Right now the bridge maps fields one-by-one onto individual RTL ports. This validates the logical contract — the field names, widths, and opcode values are consistent. What it does not validate is the physical layout: are the bits in the same position in the C struct as in the RTL packed descriptor?

In a real hardware system this matters. The CPU writes a cache-line-sized descriptor into DRAM. The DMA engine reads it. The hardware queue engine parses it. If the C struct and the RTL struct have different field ordering, endianness assumptions, or padding, the hardware will misparse every work order. The next milestone closes this gap.

    
target contract
shared physical layout — v0.6 goal
// Both sides must agree on every bit of this layout C: __attribute__((packed, aligned(64))) hw_desc_t → 64 bytes, little-endian RTL: typedef struct packed { ... } desc_t → 512 bits, same field order Validation strategy: 1. Static assert: sizeof(hw_desc_t) == 64 2. Static assert: offsetof(hw_desc_t, rollout_id) == 2 // after opcode + flags 3. Verilator bridge: single DPI call with raw uint8_t[64] bus instead of N ports 4. Co-sim test: write known byte pattern, assert RTL parses fields correctly 5. Reverse test: RTL emits completion; assert C struct parses it correctly
v0.5

C + Verilator co-simulation — current milestone

Logical field mapping. C++ bridge drives RTL ports directly. Three contract tests: decode, reward boundary, backpressure. All pass.

v0.6

64-byte physical descriptor layout

Shared bit-level layout between C struct and RTL packed struct. Single raw bus in bridge. Static-assert validation. C and RTL must agree on every byte position and endianness assumption.

v0.7

Multi-worker dispatch

Descriptor ring → round-robin dispatcher → N rollout worker FSMs → completion merge arbiter → completion ring. Per-worker token counters. M concurrent trajectories across N workers. Completion ordering tests.

v0.8

AXI4-Lite MMIO + MSI-X interrupt

Replace bare MMIO block with proper AXI4-Lite slave interface. Add interrupt generator: assert IRQ line when completion ring is non-empty and interrupt enable bit is set. Host can switch from polling to interrupt-driven completion handling.

Final mental model

The repo is becoming a contract lab.

After building the co-simulation bridge, the relationship between the C runtime and the RTL engine changes. They are no longer two separate things that happen to use the same vocabulary. They are two implementations of one contract — and the bridge is the test harness that proves they agree.

C runtime

Submit work

How do I submit rollout descriptors to a hardware queue without CPU involvement per token?
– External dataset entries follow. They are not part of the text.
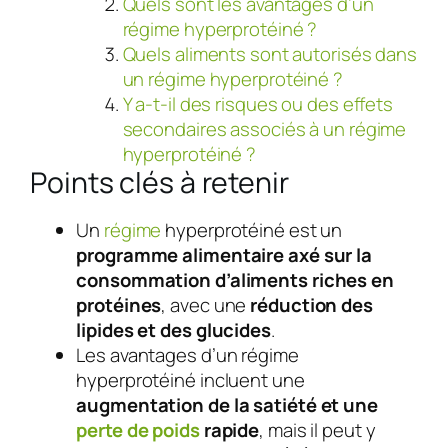
Quels sont les avantages d’un
régime hyperprotéiné ?
Quels aliments sont autorisés dans
un régime hyperprotéiné ?
Y a-t-il des risques ou des effets
secondaires associés à un régime
hyperprotéiné ?
Points clés à retenir
Un
régime
hyperprotéiné est un
programme alimentaire axé sur la
consommation d’aliments riches en
protéines
, avec une
réduction des
lipides et des glucides
.
Les avantages d’un régime
hyperprotéiné incluent une
augmentation de la satiété et une
perte de poids
rapide
, mais il peut y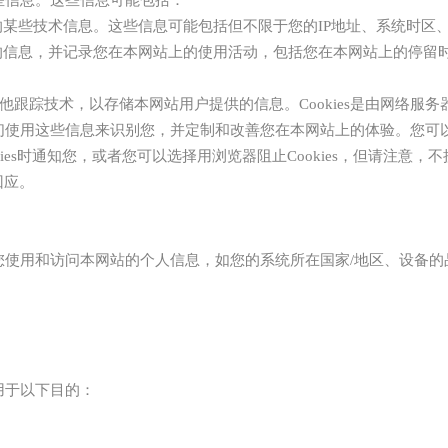
的某些技术信息。这些信息可能包括但不限于您的IP地址、系统时区
的信息，并记录您在本网站上的使用活动，包括您在本网站上的停留
es”和其他跟踪技术，以存储本网站用户提供的信息。Cookies是由网络服
们使用这些信息来识别您，并定制和改善您在本网站上的体验。您可
kies时通知您，或者您可以选择用浏览器阻止Cookies，但请注意，
回应。
您使用和访问本网站的个人信息，如您的系统所在国家/地区、设备的
。
用于以下目的：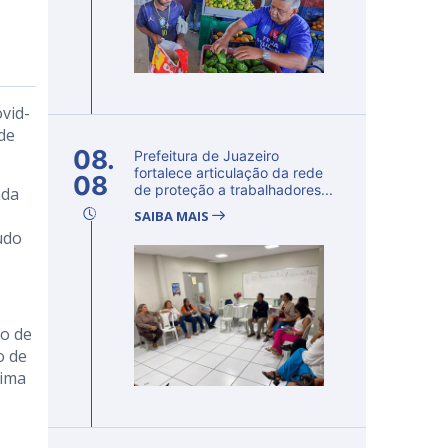
ovid-
de
08.
Prefeitura de Juazeiro
fortalece articulação da rede
08
de proteção a trabalhadores...
nda
SAIBA MAIS
udo
lo de
o de
tima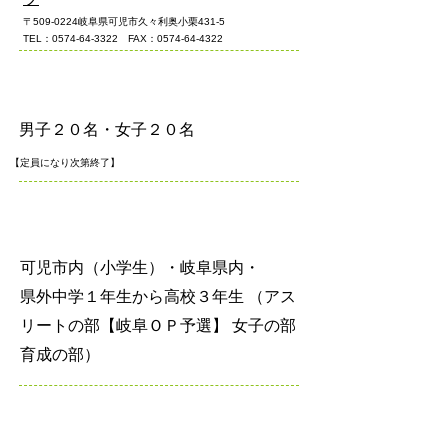
〒509-0224岐阜県可児市久々利奥小栗431-5
TEL：0574-64-3322 FAX：0574-64-4322
募集定員
男子２０名・女子２０名
【定員になり次第終了】
参加資格
可児市内（小学生）・岐阜県内・
県外中学１年生から高校３年生 （アス
リートの部【岐阜ＯＰ予選】 女子の部
育成の部）
料金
Write the descriptor, check push_ready, assert push_valid, poll for completion.

RTL engine

Consume work

What hardware queue protocol should accept descriptors, simulate rollout progression, emit reward checkpoints, and propagate backpressure — all without software assistance mid-rollout?

Verilator bridge

Prove contract

Can the software runtime and the RTL engine agree on that protocol at the bit level, validated by executable tests that exercise the happy path, reward path, and backpressure path?

The bridge from runtime code to hardware-shaped inference design is the descriptor control-plane contract. Co-simulation is the proof it is real.